Tue Dec 9 14:01:35 UTC 1986
1. Setting up "new" time zone handling software to deal with environment
variables such as TZ=US/Eastern
may make for problems when running "old" executables
this is a total non problem. If old programs are going to
dump core when given such an environment, then they will
dump core now when given the same thiing.
Its important to remember here that no-one is proposing requiring
anyone to use a TZ environment string like that. If (for any reason
at all, including having old binaries that you can't upgrade) a
system prefers to use settings like TZ=EST5EDT then fine, they can.
Just please don't require such strings.
instead use some new environment variable--for example
No, please, we have an environment variable now for timezone info,
there is no need to alter it (it might be shorter than some people
would prefer, but that's a consideration to use when you're inventing
a new name, its too late for that now).
This would be a disaster.
e. Throw caution to the wind and set things up so that
is used (a possibility that Ron Tolley dislikes).
This isn't what was proposed really. What's proposed is that
what goes in TZ is an implementation issue (or even more correctly
a local site issue). Legal values for that string need not be
specified. Nor need illegal values.
This is just like TERM - what values make sense vary from site to
site, and what's more there's no guarantee that the same value means
the same thing at different sites (a good example is "vt100" which seems
to mean almost anything that looks roughly like an ansi terminal, and
which happens to exist locally).
2. Ron noted that H-P's approach to getting guaranteed local wall clock
time is to use the 4.?BSD "gettimeofday" call.
As Guy said (more politely), this is nonsense. gettimeofday is GMT.
The rest of what gettimeofday returns is exactly what we are trying
to get rid of, as there's no way to do that properly.
The H-P approach does have a real backward-compatability advantage.
If, on the other hand, I write code that calls
Very true, except gettimeofday() is entirely the wrong function.
This is why settz() was *right*. It was a new function name for
new (essential) functionality.
One possibility I'd see: drop the demand that local wall clock time be
used if TZ is absent from the environment,
Please no. Doing the right thing when TZ is absent isn't
so much for programs that want local time right (there just
needs to be some mechanism for that, what the mechanism is isn't
crucial). Its so that when TZ is absent, the most reasonable
and desireable behaviour occurs. TZ *WILL* be absent!
Finally, while I don't think all of the list saw the latest
HP proposals, they look much more reasonable (excluding any
comments about the X3J11/Xopen extensions). If I was doing
it I'd complain a little about a few minor points (like
the wording of the paragraph that says that the value of TZ
can't be any random string with useful results) but there's
nothing of any importance in there that's not OK.
There are a couple of things missing though. One is that there
is no mention of when the value of TZ is examined. The man pages
imply that it will be on every call of localtime, which is
contrary to the way Sys V does things now (and that might break some
code, possibly). However the pages don't actually say that.

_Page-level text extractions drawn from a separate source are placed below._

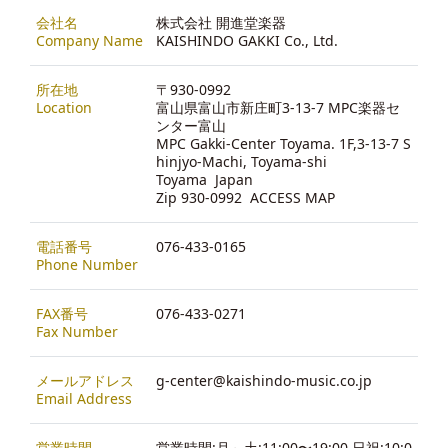
会社名
株式会社 開進堂楽器
Company Name
KAISHINDO GAKKI Co., Ltd.
所在地
〒930-0992
Location
富山県富山市新庄町3-13-7 MPC楽器セ
ンター富山
MPC Gakki-Center Toyama. 1F,3-13-7 S
hinjyo-Machi, Toyama-shi
Toyama Japan
Zip 930-0992
ACCESS MAP
電話番号
076-433-0165
Phone Number
FAX番号
076-433-0271
Fax Number
メールアドレス
g-center@kaishindo-music.co.jp
Email Address
営業時間
営業時間:月～土:11:00〜19:00 日祝:10:0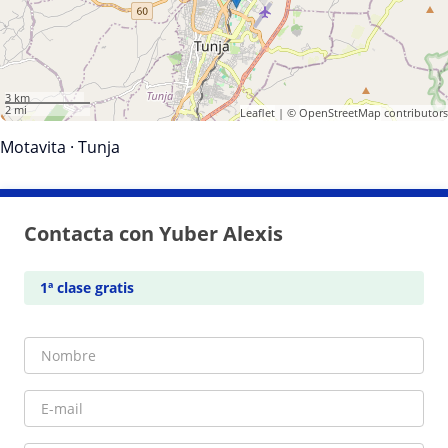
3 km
2 mi
Leaflet
| ©
OpenStreetMap
contributors
Motavita
·
Tunja
Contacta con Yuber Alexis
1ª clase gratis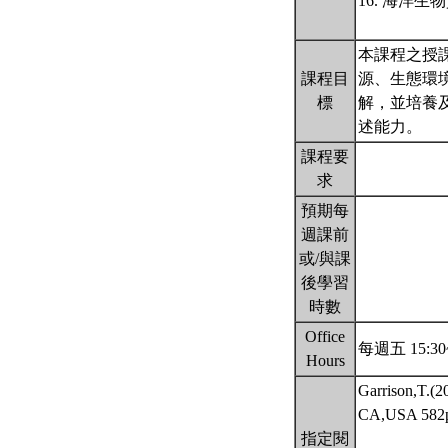
16. 海洋
本課程之授
課程目
源、生態環
標
解，並培養
述能力。
課程要
求
預期每
週課前
或/與課
後學習
時數
Office
每週五 15:30
Hours
Garrison,T.(2
CA,USA 5
指定閱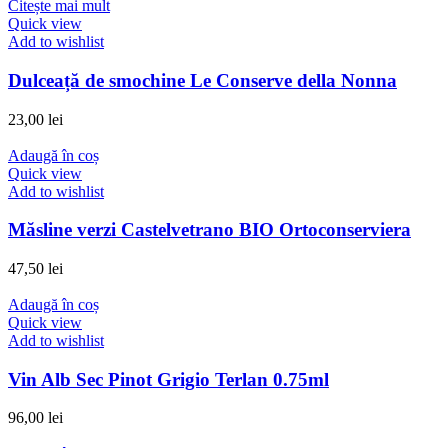
Citește mai mult
Quick view
Add to wishlist
Dulceață de smochine Le Conserve della Nonna
23,00
lei
Adaugă în coș
Quick view
Add to wishlist
Măsline verzi Castelvetrano BIO Ortoconserviera
47,50
lei
Adaugă în coș
Quick view
Add to wishlist
Vin Alb Sec Pinot Grigio Terlan 0.75ml
96,00
lei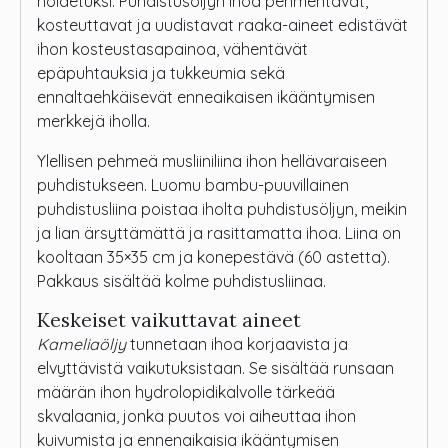
hoidetuksi. Puhdistusöljyn ihoa pehmentävät,
kosteuttavat ja uudistavat raaka-aineet edistävät
ihon kosteustasapainoa, vähentävät
epäpuhtauksia ja tukkeumia sekä
ennaltaehkäisevät enneaikaisen ikääntymisen
merkkejä iholla.
Ylellisen pehmeä musliiniliina ihon hellävaraiseen
puhdistukseen. Luomu bambu-puuvillainen
puhdistusliina poistaa iholta puhdistusöljyn, meikin
ja lian ärsyttämättä ja rasittamatta ihoa. Liina on
kooltaan 35×35 cm ja konepestävä (60 astetta).
Pakkaus sisältää kolme puhdistusliinaa.
Keskeiset vaikuttavat aineet
Kameliaöljy
tunnetaan ihoa korjaavista ja
elvyttävistä vaikutuksistaan. Se sisältää runsaan
määrän ihon hydrolopidikalvolle tärkeää
skvalaania, jonka puutos voi aiheuttaa ihon
kuivumista ja ennenaikaisia ikääntymisen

This is important, and needs to be made clear.
I would like to see settz() come back officially. This gets round
the above problem (settz() is what examines the value of TZ, and
localtime calls settz() exactly once, provided the user hasn't
called it prior to calling localtime()). It also provides a nice
clean implementation of a method to allow processes to decide what
timezione they want to run in.
For example - I would like to be able to write code that can call
localtime in any random zone I choose. I already have a program
that does that (at the minute it uses some absolutely gross hacks,
and the 4.2 scheme, and its nothing like perfect). The purpose
of this program is to tell me what time it is .. anywhere I choose
to know it. Given a way to set the timezone, this is trivial.
I also like to know several places in one invocation of the program.

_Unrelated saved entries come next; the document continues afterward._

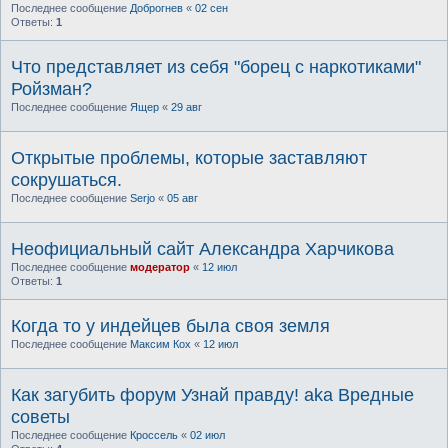
Последнее сообщение
Доброгнев
«
02 сен
Ответы:
1
Что представляет из себя "борец с наркотиками"
Ройзман?
Последнее сообщение
Ящер
«
29 авг
Открытые проблемы, которые заставляют
сокрушаться.
Последнее сообщение
Serjo
«
05 авг
Неофициальный сайт Александра Харчикова
Последнее сообщение
модератор
«
12 июл
Ответы:
1
Когда то у индейцев была своя земля
Последнее сообщение
Максим Кох
«
12 июл
Как загубить форум Узнай правду! aka Вредные
советы
Последнее сообщение
Кроссель
«
02 июл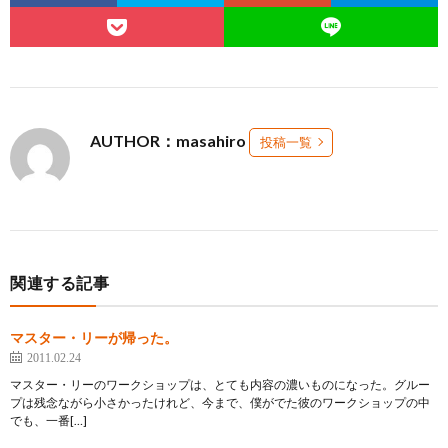
AUTHOR：masahiro
投稿一覧
関連する記事
マスター・リーが帰った。
2011.02.24
マスター・リーのワークショップは、とても内容の濃いものになった。グルー
プは残念ながら小さかったけれど、今まで、僕がでた彼のワークショップの中
でも、一番[…]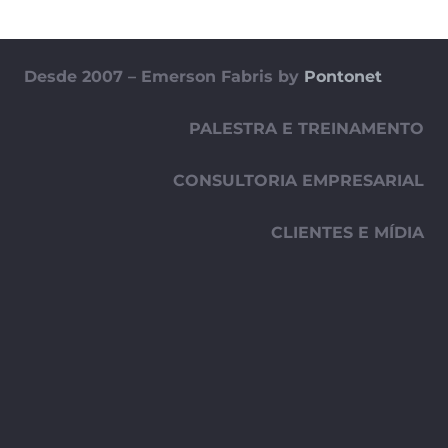
Desde 2007 – Emerson Fabris by
Pontonet
PALESTRA E TREINAMENTO
CONSULTORIA EMPRESARIAL
CLIENTES E MÍDIA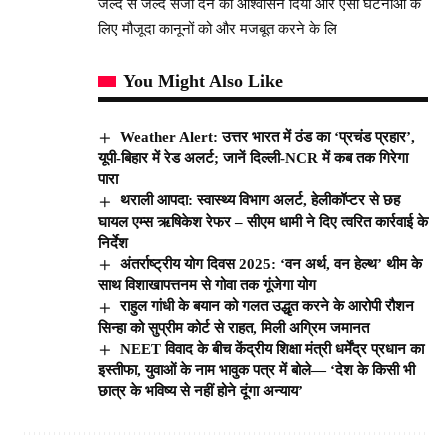
जल्द से जल्द सजा देने का आश्वासन दिया और ऐसी घटनाओं के
लिए मौजूदा कानूनों को और मजबूत करने के लि
You Might Also Like
Weather Alert: उत्तर भारत में ठंड का ‘प्रचंड प्रहार’,
यूपी-बिहार में रेड अलर्ट; जानें दिल्ली-NCR में कब तक गिरेगा
पारा
थराली आपदा: स्वास्थ्य विभाग अलर्ट, हेलीकॉप्टर से छह
घायल एम्स ऋषिकेश रेफर – सीएम धामी ने दिए त्वरित कार्रवाई के
निर्देश
अंतर्राष्ट्रीय योग दिवस 2025: ‘वन अर्थ, वन हेल्थ’ थीम के
साथ विशाखापत्तनम से गोवा तक गूंजेगा योग
राहुल गांधी के बयान को गलत उद्धृत करने के आरोपी रौशन
सिन्हा को सुप्रीम कोर्ट से राहत, मिली अग्रिम जमानत
NEET विवाद के बीच केंद्रीय शिक्षा मंत्री धर्मेंद्र प्रधान का
इस्तीफा, युवाओं के नाम भावुक पत्र में बोले— ‘देश के किसी भी
छात्र के भविष्य से नहीं होने दूंगा अन्याय’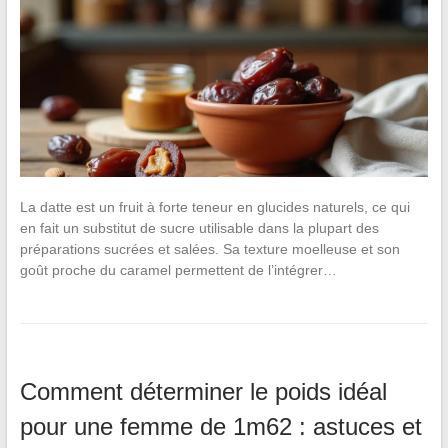
La datte est un fruit à forte teneur en glucides naturels, ce qui
en fait un substitut de sucre utilisable dans la plupart des
préparations sucrées et salées. Sa texture moelleuse et son
goût proche du caramel permettent de l’intégrer…
Comment déterminer le poids idéal
pour une femme de 1m62 : astuces et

If the way to do this is to just have the program stomp on TZ,
then that implies that localtime must be *required* to examine
TZ at every invocation, and that is going to get slow, quite
quickly (it will probably rule oout all the external file methods).
So, there needs to be something to tell localtime when it needs
to reexamine TZ. Or some other method of achieving the same result.
As I see it, ado's original design for all this was just about as
close to perfect as any design I've ever seen (there were a few
things that have been fixed in the implementation, but the design
was great). Can't we just have it back that way?
I also note, that if an implementation decides that the right
way to do zone stuff is by stomping on TZ, then an settz()
which makes it all VERY compatible with current Sys V. Implementing
settz that way should be a local matter though.